# Proof strategy to show $\large \sum_{0 \ \le \ x \ \le \ a} \normalsize \binom{a}{x} \binom{b}{n+x} = \binom{a+b}{a+n}$

The following two combinatorial identities are taken from a textbook. \begin{align} &\large \sum_{0\ \le \ x \ \le \ n} \normalsize \binom{a}{x} \binom{b}{n-x} = \binom{a+b}{n} \tag{10} \\ &\large \sum_{0 \ \le \ x \ \le \ a} \normalsize \binom{a}{x} \binom{b}{n+x} = \binom{a+b}{a+n}\tag{11} \\ \end{align}

What proof strategy would you suggest to prove identity $(11)$, algebraically? We may assume Vandermonde's Identity $(10)$; it may be useful in a proof of identity $(11)$.

There appear to be many similarities between the two identities.
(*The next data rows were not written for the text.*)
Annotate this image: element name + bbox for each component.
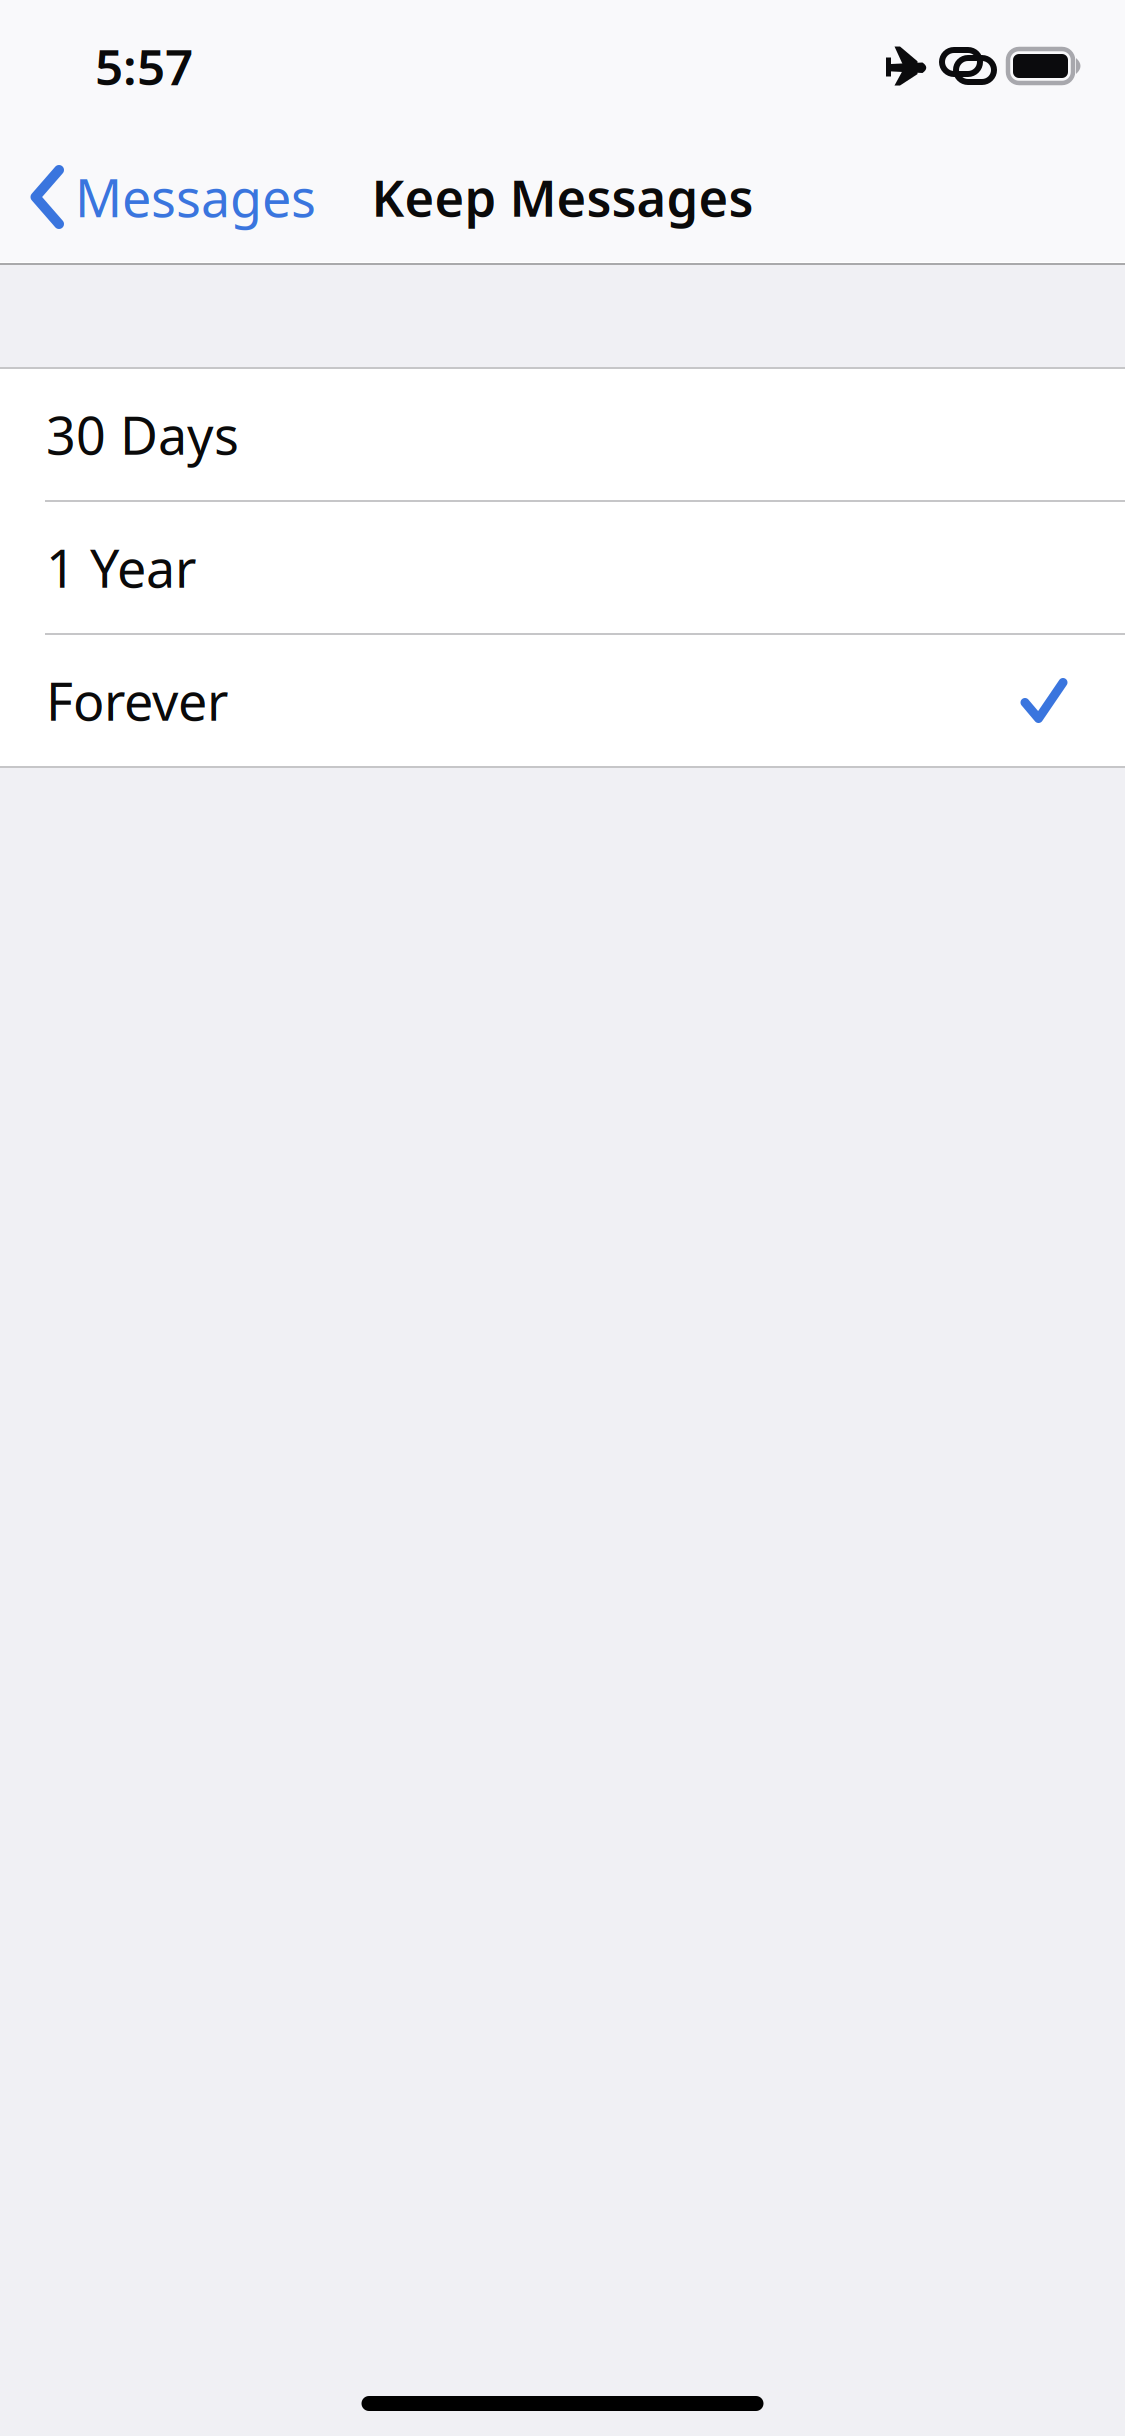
staticText: 30 Days xyxy=(46,400,239,469)
button[interactable]: 30 Days xyxy=(0,369,1125,500)
button[interactable]: Forever xyxy=(0,635,1125,766)
button[interactable]: 1 Year xyxy=(0,502,1125,633)
staticText: 5:57 xyxy=(95,33,193,99)
staticText: 1 Year xyxy=(46,533,196,602)
staticText: Forever xyxy=(46,666,228,735)
button[interactable]: Back to Messages xyxy=(0,132,336,262)
staticText: Messages xyxy=(75,162,316,232)
staticText: Keep Messages xyxy=(372,163,754,231)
How might we make use of that?

• Does it have to be an "algebraic" proof? I find a more useful strategy is sometimes to interpret everything combinatorially. For instance, the first identity's right side might make me think of counting how many ways to choose $n$ people from a collection of $a$ males and $b$ females. – alex.jordan Jan 5 '14 at 4:13

Identity (11), just like (10), is obvious on combinatorial grounds, but you asked for an algebraic proof. Let $y=a-x$.$$\binom{a+b}{a+n}=\sum_{x=0}^\infty\binom ax\binom b{a+n-x}=\sum_{x=0}^\infty\binom a{a-x}\binom b{a-x+n}=\sum_{y=0}^\infty\binom ay\binom b{y+n}=\sum_{x=0}^\infty\binom ax\binom b{x+n}$$
You can try a change of variable: replace $x$ in (11) with $a-x.$ The summation and the first binomial coefficient are unchanged by this replacement. The second binomial coefficient then starts to look like the second binomial coefficient in (10), except that you have $n+a$ instead of $n.$ To match the form of (10), the summation would need to run up to $n+a$ rather than $a.$ In fact, it's OK to make this change in the summation. (Why?)
$$(1+x)^a (1+x)^b = (1+x)^{a+b}.$$ What is the coefficient of $x^n$ on the LHS? RHS?
Second one $$(1+1/x)^a(1+x)^b = (1+x)^a (1+x)^b/x^a.$$ What is the coefficient of $x^n$ on the LHS? RHS?
You just replace $n$ by $b-n$ in the first identity.